The UV-illuminated wound images were analyzed using a self-developed MATLAB program. Background signals in the blue and red channels were calculated from wound images taken prior to the addition of nanoparticle solution. These background values were subtracted from red and blue intensity values acquired after the addition of the nanoparticles. The ratio of blue channel intensity to red channel intensity was computed for each pixel to represent the ratio of fluorescence (constant in the presence of BF2nbm(I)PLA) to phosphorescence (quenched in the presence of oxygen). To map the relative amount of oxygen within the wound bed, we used the ratio of the background-subtracted blue to red channel intensity values to construct a grayscale image (low oxygen: black; high oxygen: white). We selected the wound bed as the region of interest and quantified the mean gray pixel value using ImageJ (National Institutes of Health).

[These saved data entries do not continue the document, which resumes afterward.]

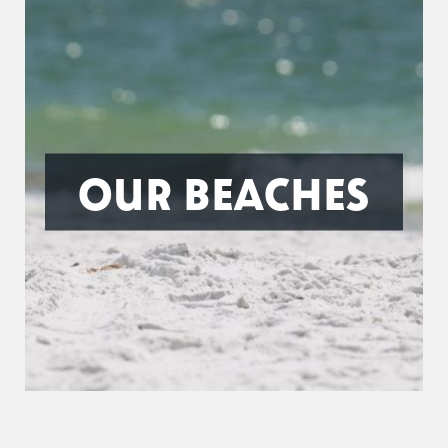
OUR BEACHES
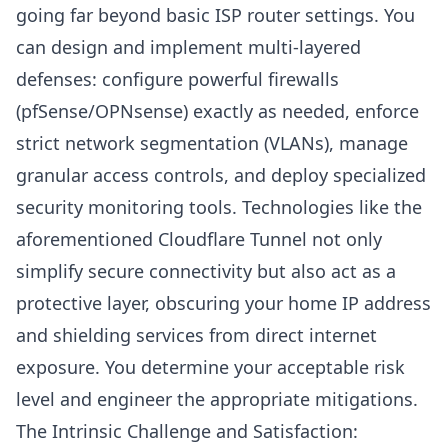
going far beyond basic ISP router settings. You
can design and implement multi-layered
defenses: configure powerful
firewalls
(pfSense/OPNsense)
exactly as needed, enforce
strict network segmentation (
VLANs
), manage
granular access controls, and deploy specialized
security monitoring tools. Technologies like the
aforementioned
Cloudflare Tunnel
not only
simplify secure connectivity but also act as a
protective layer, obscuring your home IP address
and shielding services from direct internet
exposure. You determine your acceptable risk
level and engineer the appropriate mitigations.
The Intrinsic Challenge and Satisfaction:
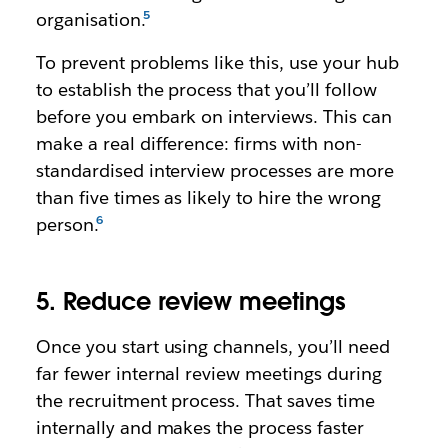
organisation.
To prevent problems like this, use your hub
to establish the process that you’ll follow
before you embark on interviews. This can
make a real difference: firms with non-
standardised interview processes are more
than five times as likely to hire the wrong
person.
5. Reduce review meetings
Once you start using channels, you’ll need
far fewer internal review meetings during
the recruitment process. That saves time
internally and makes the process faster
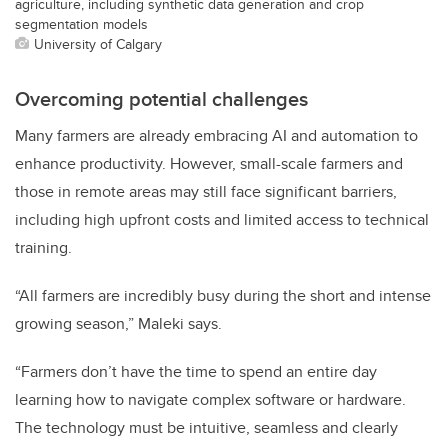
agriculture, including synthetic data generation and crop
segmentation models
University of Calgary
Overcoming potential challenges
Many farmers are already embracing AI and automation to
enhance productivity. However, small-scale farmers and
those in remote areas may still face significant barriers,
including high upfront costs and limited access to technical
training.
“All farmers are incredibly busy during the short and intense
growing season,” Maleki says.
“Farmers don’t have the time to spend an entire day
learning how to navigate complex software or hardware.
The technology must be intuitive, seamless and clearly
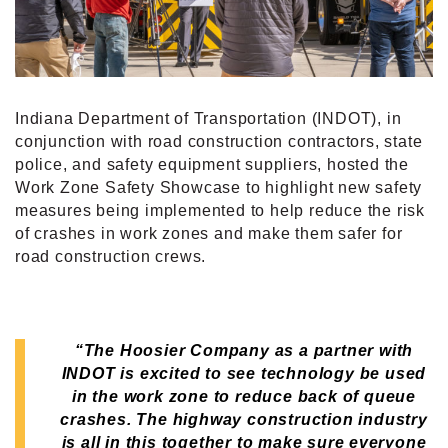
Indiana Department of Transportation (INDOT), in
conjunction with road construction contractors, state
police, and safety equipment suppliers, hosted the
Work Zone Safety Showcase to highlight new safety
measures being implemented to help reduce the risk
of crashes in work zones and make them safer for
road construction crews.
“The Hoosier Company as a partner with
INDOT is excited to see technology be used
in the work zone to reduce back of queue
crashes.
The highway construction industry
is all in this together to make sure everyone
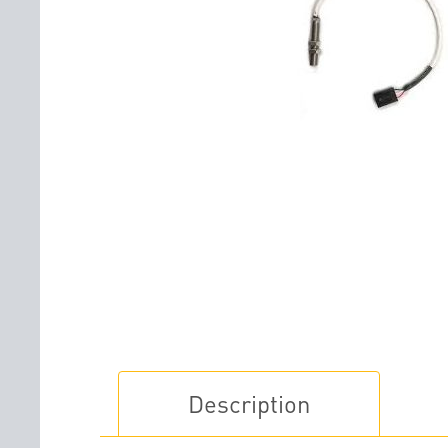
Description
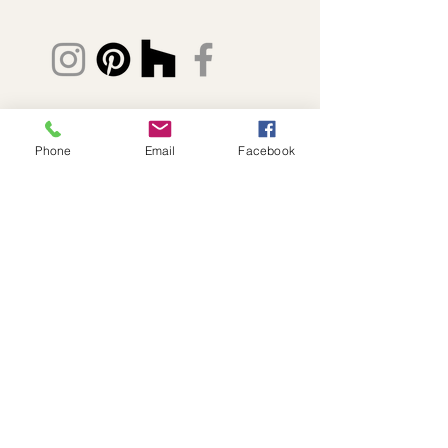
© 2026 Fabric8 Slipcovers
Phone
Email
Facebook
(239) 634-3186
Lisa@FabricSlipcovers.com
Naples + Southwest Florida
Privacy Policy
Accessibility Statement
Send photos to begin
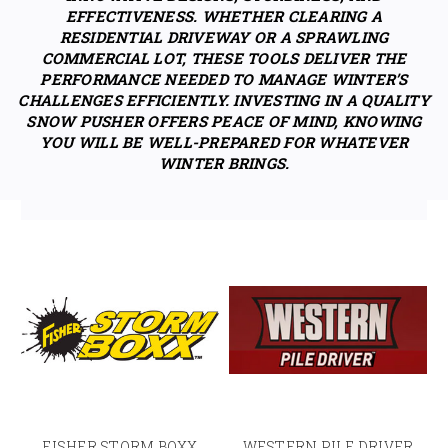
EFFECTIVENESS. WHETHER CLEARING A
RESIDENTIAL DRIVEWAY OR A SPRAWLING
COMMERCIAL LOT, THESE TOOLS DELIVER THE
PERFORMANCE NEEDED TO MANAGE WINTER’S
CHALLENGES EFFICIENTLY. INVESTING IN A QUALITY
SNOW PUSHER OFFERS PEACE OF MIND, KNOWING
YOU WILL BE WELL-PREPARED FOR WHATEVER
WINTER BRINGS.
FISHER STORM BOXX
WESTERN PILE DRIVER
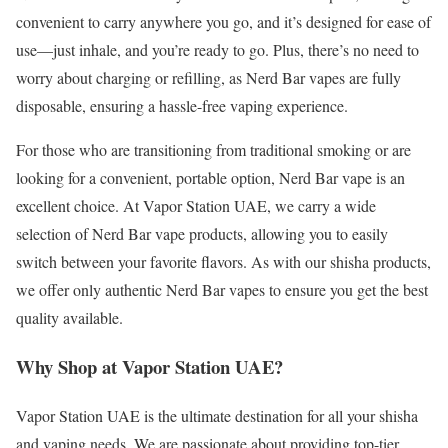
convenient to carry anywhere you go, and it’s designed for ease of
use—just inhale, and you’re ready to go. Plus, there’s no need to
worry about charging or refilling, as Nerd Bar vapes are fully
disposable, ensuring a hassle-free vaping experience.
For those who are transitioning from traditional smoking or are
looking for a convenient, portable option, Nerd Bar vape is an
excellent choice. At Vapor Station UAE, we carry a wide
selection of Nerd Bar vape products, allowing you to easily
switch between your favorite flavors. As with our shisha products,
we offer only authentic Nerd Bar vapes to ensure you get the best
quality available.
Why Shop at Vapor Station UAE?
Vapor Station UAE is the ultimate destination for all your shisha
and vaping needs. We are passionate about providing top-tier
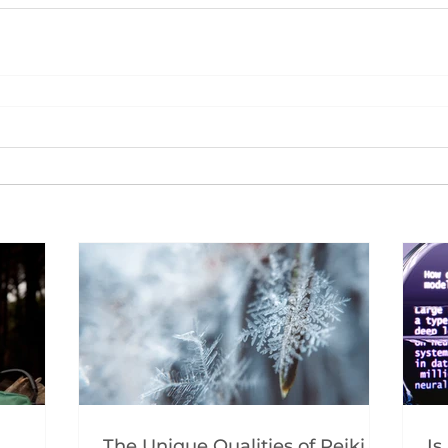
The Unique Qualities of Reiki
Is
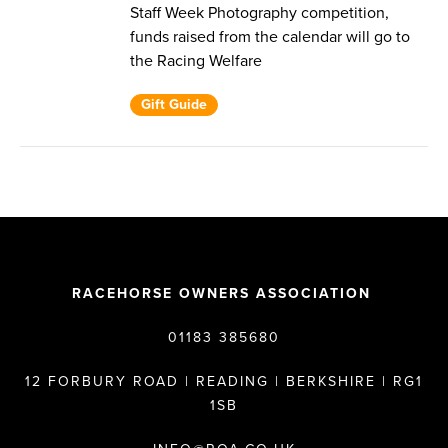
Staff Week Photography competition,
funds raised from the calendar will go to
the Racing Welfare
Gift Guide
RACEHORSE OWNERS ASSOCIATION
01183 385680
12 FORBURY ROAD | READING | BERKSHIRE | RG1
1SB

Mice were euthanized under general anesthesia by exsanguination via cardiac puncture followed by CO2 asphyxiation. Approximately 1-mL blood was collected from each mouse into a BD Microtainer MAP (Becton Dickinson) and spun at 1,000 × g for 10 minutes at 4 °C. Plasma was isolated after centrifugation and stored in low-protein-retention micro centrifuge tubes. A 1.5 × 1.5 cm2 area of skin around the wound center was excised and snap frozen in liquid nitrogen for analysis.

Statistics

To quantitatively compare the differences between the multifaceted microvascular responses to AZD8601, NT-VEGF-A mRNA, VEGF-A protein, and citrate/saline vehicle as shown in Figs 2B, 3C, 4 and 5B, a two-way ANOVA analysis was used. For multiple comparison, Tukey correction was used to control the Type I error rate differences. In all studies, mice were randomly assigned to AZD8601, NT-VEGF-A mRNA, VEGF-A protein, and citrate/saline groups. The number of mice in each group were chosen by power analysis and previous experience.

Study approval

All experimental protocols were approved by Animal Care and Use Committee at the University of Virginia, US, and the local ethics committee on animal experiments in Gothenburg (district of Vastra Gotaland and Varmland). All animal procedures performed in this study were in accordance with Animal Care and Use Committee at the University of Virginia, US, and the local ethics committee on animal experiments in Gothenburg (district of Vastra Gotaland and Varmland) and in accordance with the animal welfare policy of Astra Zeneca.